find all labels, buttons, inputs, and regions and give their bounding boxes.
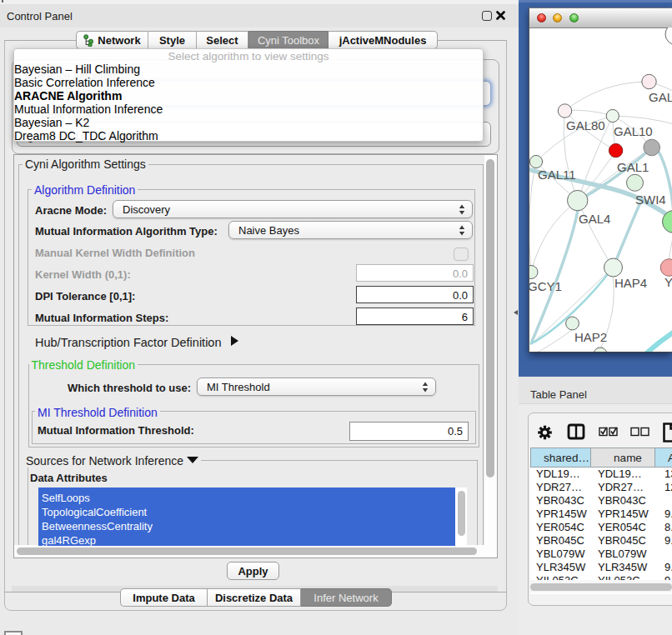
svg-text:GAL: GAL <box>649 90 672 104</box>
svg-text:GAL80: GAL80 <box>566 118 605 132</box>
svg-text:GAL4: GAL4 <box>579 212 610 226</box>
svg-text:GAL10: GAL10 <box>614 124 653 138</box>
svg-text:SWI4: SWI4 <box>635 192 666 207</box>
svg-text:GCY1: GCY1 <box>529 279 562 293</box>
svg-text:HAP2: HAP2 <box>574 330 607 344</box>
svg-text:Y: Y <box>664 275 672 289</box>
svg-text:HAP4: HAP4 <box>614 276 647 290</box>
svg-text:GAL11: GAL11 <box>538 168 576 182</box>
svg-text:GAL1: GAL1 <box>617 160 649 174</box>
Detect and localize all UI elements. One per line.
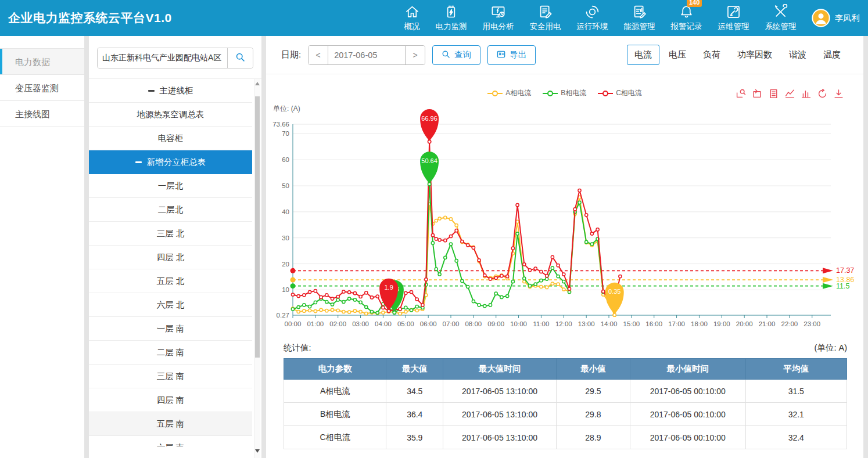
bar-type-icon[interactable] (801, 89, 811, 101)
tree-scrollbar-thumb[interactable] (255, 96, 260, 358)
legend-marker-icon (543, 90, 558, 97)
restore-icon[interactable] (817, 89, 827, 101)
tree-node-9[interactable]: 六层 北 (89, 293, 252, 317)
nav-item-usage-analysis[interactable]: 用电分析 (483, 4, 514, 32)
download-icon[interactable] (834, 89, 844, 101)
legend-marker-icon (598, 90, 613, 97)
tree-node-label: 六层 南 (157, 442, 185, 447)
tab-功率因数[interactable]: 功率因数 (730, 45, 780, 65)
stats-table: 电力参数最大值最大值时间最小值最小值时间平均值A相电流34.52017-06-0… (284, 358, 847, 449)
export-button[interactable]: 导出 (487, 45, 536, 65)
tree-node-14[interactable]: 五层 南 (89, 412, 252, 436)
sidebar-item-2[interactable]: 主接线图 (0, 101, 84, 127)
tree-node-15[interactable]: 六层 南 (89, 436, 252, 446)
line-type-icon[interactable] (785, 89, 795, 101)
svg-text:20:00: 20:00 (736, 320, 753, 327)
battery-bolt-icon (443, 4, 459, 20)
svg-text:73.66: 73.66 (272, 121, 289, 128)
nav-item-environment[interactable]: 运行环境 (577, 4, 608, 32)
data-view-icon[interactable] (769, 89, 779, 101)
collapse-minus-icon[interactable] (135, 161, 142, 163)
tree-node-0[interactable]: 主进线柜 (89, 79, 252, 103)
tree-node-6[interactable]: 三层 北 (89, 222, 252, 246)
app-title: 企业电力监控系统云平台V1.0 (8, 10, 172, 26)
monitor-bolt-icon (490, 4, 506, 20)
tree-node-label: 一层北 (158, 181, 184, 192)
svg-text:06:00: 06:00 (420, 320, 437, 327)
svg-text:1.9: 1.9 (385, 284, 393, 291)
svg-text:15:00: 15:00 (623, 320, 640, 327)
stats-cell: B相电流 (284, 403, 386, 426)
svg-text:单位: (A): 单位: (A) (273, 104, 300, 113)
legend-item-C相电流[interactable]: C相电流 (598, 88, 642, 98)
svg-text:50: 50 (282, 182, 289, 189)
next-day-button[interactable]: > (405, 46, 425, 64)
zoom-reset-icon[interactable] (752, 89, 762, 101)
tree-node-12[interactable]: 三层 南 (89, 365, 252, 388)
tree-node-label: 地源热泵空调总表 (137, 109, 205, 120)
nav-item-safe-power[interactable]: 安全用电 (530, 4, 561, 32)
area-zoom-icon[interactable] (736, 89, 746, 101)
date-input[interactable] (328, 46, 405, 64)
tab-温度[interactable]: 温度 (816, 45, 848, 65)
date-label: 日期: (281, 49, 301, 60)
search-button[interactable] (227, 48, 253, 68)
stats-cell: 34.5 (386, 380, 443, 403)
svg-text:0.35: 0.35 (608, 288, 620, 295)
svg-text:07:00: 07:00 (443, 320, 460, 327)
tab-电流[interactable]: 电流 (627, 45, 659, 65)
nav-item-label: 概况 (404, 21, 420, 32)
svg-text:02:00: 02:00 (329, 320, 346, 327)
stats-row-2: C相电流35.92017-06-05 13:10:0028.92017-06-0… (284, 426, 847, 449)
collapse-minus-icon[interactable] (148, 90, 155, 92)
legend-item-A相电流[interactable]: A相电流 (487, 88, 531, 98)
stats-cell: 29.8 (556, 403, 630, 426)
tree-scrollbar[interactable] (254, 79, 260, 458)
tab-谐波[interactable]: 谐波 (781, 45, 814, 65)
station-search-input[interactable] (98, 48, 227, 68)
tree-node-7[interactable]: 四层 北 (89, 246, 252, 269)
legend-item-B相电流[interactable]: B相电流 (543, 88, 586, 98)
prev-day-button[interactable]: < (309, 46, 328, 64)
sidebar-item-1[interactable]: 变压器监测 (0, 75, 84, 101)
sidebar-item-0[interactable]: 电力数据 (0, 49, 84, 75)
nav-item-label: 安全用电 (530, 21, 561, 32)
nav-item-overview[interactable]: 概况 (404, 4, 420, 32)
stats-cell: A相电流 (284, 380, 386, 403)
user-menu[interactable]: 李凤利 (812, 9, 860, 27)
tree-node-8[interactable]: 五层 北 (89, 269, 252, 293)
stats-header-cell: 最小值 (556, 359, 630, 380)
tree-node-11[interactable]: 二层 南 (89, 341, 252, 365)
svg-text:60: 60 (282, 156, 289, 163)
query-button-label: 查询 (454, 49, 471, 60)
nav-item-system-mgmt[interactable]: 系统管理 (765, 4, 797, 32)
tree-node-3[interactable]: 新增分立柜总表 (89, 150, 252, 174)
scroll-down-arrow[interactable] (254, 448, 260, 455)
toolbar: 日期: < > 查询 导出 电流电压负荷功率因数谐波温度 (266, 36, 863, 74)
nav-item-label: 报警记录 (671, 21, 702, 32)
date-stepper: < > (308, 45, 425, 65)
tab-负荷[interactable]: 负荷 (695, 45, 728, 65)
tree-node-4[interactable]: 一层北 (89, 174, 252, 198)
scroll-up-arrow[interactable] (254, 80, 260, 87)
stats-header-cell: 电力参数 (284, 359, 386, 380)
nav-item-ops-mgmt[interactable]: 运维管理 (718, 4, 749, 32)
nav-item-energy-mgmt[interactable]: 能源管理 (624, 4, 655, 32)
tree-node-label: 二层北 (158, 204, 184, 215)
nav-item-alarm-log[interactable]: 140 报警记录 (671, 4, 702, 32)
stats-title: 统计值: (284, 342, 311, 354)
tree-node-label: 二层 南 (157, 347, 185, 358)
svg-text:12:00: 12:00 (555, 320, 572, 327)
user-name: 李凤利 (835, 13, 860, 24)
crossed-tools-icon (773, 4, 788, 20)
export-button-label: 导出 (510, 49, 526, 60)
tree-node-10[interactable]: 一层 南 (89, 317, 252, 341)
nav-item-power-monitor[interactable]: 电力监测 (436, 4, 467, 32)
tree-node-13[interactable]: 四层 南 (89, 388, 252, 412)
legend-marker-icon (487, 90, 503, 97)
tab-电压[interactable]: 电压 (661, 45, 694, 65)
tree-node-1[interactable]: 地源热泵空调总表 (89, 103, 252, 127)
tree-node-5[interactable]: 二层北 (89, 198, 252, 222)
query-button[interactable]: 查询 (432, 45, 480, 65)
tree-node-2[interactable]: 电容柜 (89, 127, 252, 150)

- - -

WHAT TO DO - Show me every line of the entries above that holds "type".

RESULT FOR THIS TASK -
bar-type-icon[interactable] (801, 89, 811, 101)
line-type-icon[interactable] (785, 89, 795, 101)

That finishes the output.